Le ministère public produit quant à lui un extrait du registre de l’état civil délivré le 12 août 2021 portant sur l’acte de naissance n° 7654 de [I] [D] dressé le 12 août 2021 en exécution d’un jugement supplétif de naissance n° 20732 du 12 juillet 2021. Il convient de relever que ces documents d’état civil produits par le ministère public ne peuvent être écartés des débats dès lors qu’ils ont déjà été produits devant le directeur de greffe au soutien de l’état civil de [I] [D] et qu’ils constituent le motif de la décision de refus d’enregistrement.
Tout comme le relève le directeur de greffe, il ressort de l’ensemble de ces pièces que l’intéressé est titulaire de deux actes de naissance distincts dressés en exécution de deux décisions de justice différentes.
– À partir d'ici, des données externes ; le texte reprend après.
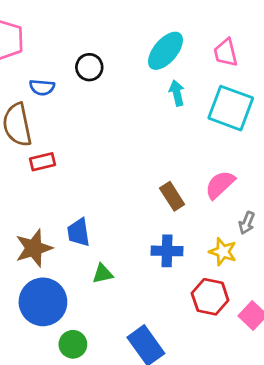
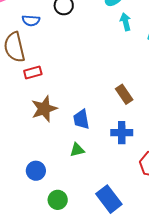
blue trapezoid: (79, 232) -> (81, 119), moved
brown star: (34, 248) -> (44, 109), moved
blue circle: (43, 302) -> (36, 171), size x0.6

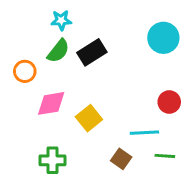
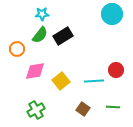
cyan circle: (163, 38) -> (112, 14), moved
cyan line: (144, 133) -> (94, 81), moved
green cross: (53, 160) -> (36, 110), turned -30

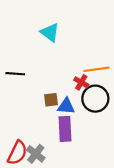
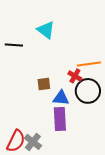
black line: (15, 74) -> (14, 45), moved
brown square: (51, 100) -> (44, 84), moved

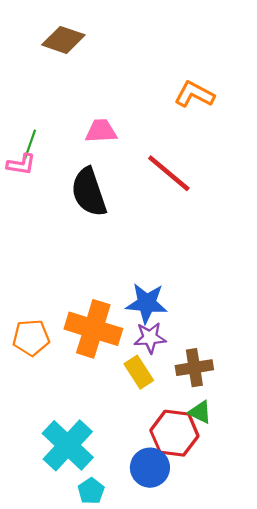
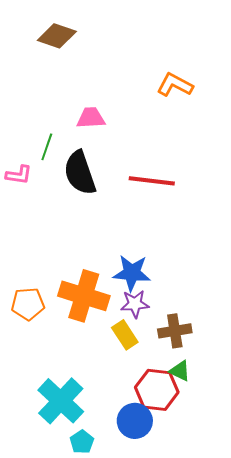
green line: (30, 144) -> (47, 147), moved
pink L-shape: (21, 164) -> (19, 175), moved
red line: (169, 173) -> (152, 181), moved, turned -33

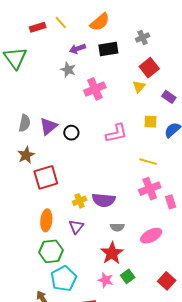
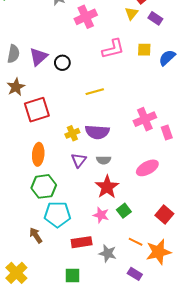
purple rectangle: (169, 97) -> (155, 18), moved
pink L-shape: (116, 133) -> (113, 49), moved
yellow line: (148, 162) -> (95, 92), moved, turned -30
purple triangle: (76, 227) -> (79, 160), moved
gray semicircle: (117, 227) -> (104, 160), moved
cyan pentagon: (64, 279) -> (57, 214), turned 30

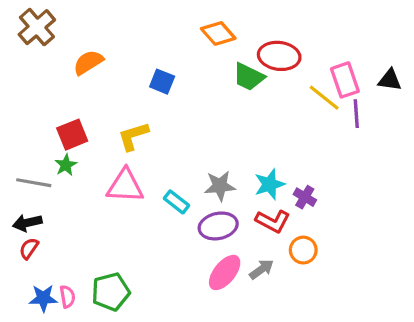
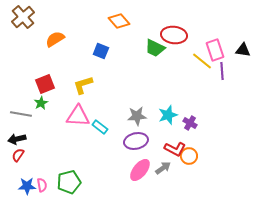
orange diamond: (218, 33) -> (119, 21), moved
cyan rectangle: (176, 202) -> (100, 127), moved
red L-shape: (273, 221) -> (175, 149), moved

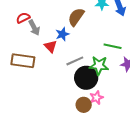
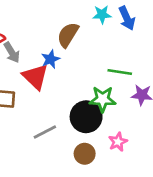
red triangle: (51, 46) -> (35, 77), size x1.5
gray line: (75, 61) -> (45, 132), moved
pink star: (96, 98) -> (118, 142), moved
En effet, l’acte numéroté 2583 est établi le 6 juin 2017 sur transcription du jugement n° 11914 du 5 juin 2017 tandis que l’acte numéroté 7654 a été dressé le 12 août 2021 sur transcription du jugement n° 20732 du 12 juillet 2021, ce qui a pour effet de leur ôter toute force probante.
[I] [D] ne justifie donc pas d’un état civil certain.
Ainsi, il ne peut acquérir la nationalité française sur le fondement de l’article 21-12 1° du code civil et, sans qu’il soit nécessaire de statuer sur les motifs surabondants, il convient de rejeter ses demandes et de constater son extranéité.
Le présent jugement ayant trait à la nationalité française, il convient d’ordonner qu’il soit procédé à la mention de l’article 28 du code civil.
Sur les autres demandes
Les dépens seront mis à la charge de [I] [D], qui succombe, et recouvrés comme en matière d’aide juridictionnelle.
Il convient de débouter [I] [D], partie perdante, de sa demande au titre de l’article 700 du code de procédure civile.
PAR CES MOTIFS
Le Tribunal, statuant publiquement, par décision contradictoire et susceptible d’appel,
REJETTE la demande d’enregistrement de la déclaration de nationalité française souscrite le 2 juin 2021 par [I] [D],
DIT que [I] [D], se disant né le 1er juillet 2003 à [Localité 3] (GUINEE), n’est pas Français,
ORDONNE que la mention prévue à l’article 28 du code civil soit apposée,
DEBOUTE [I] [D] de sa demande indemnitaire au titre de l’article 700 du code de procédure civile,
LAISSE les dépens à la charge de [I] [D], pour être recouvrés comme en matière d’aide juridictionnelle,
En foi de quoi, le président et le greffier ont signé le présent jugement.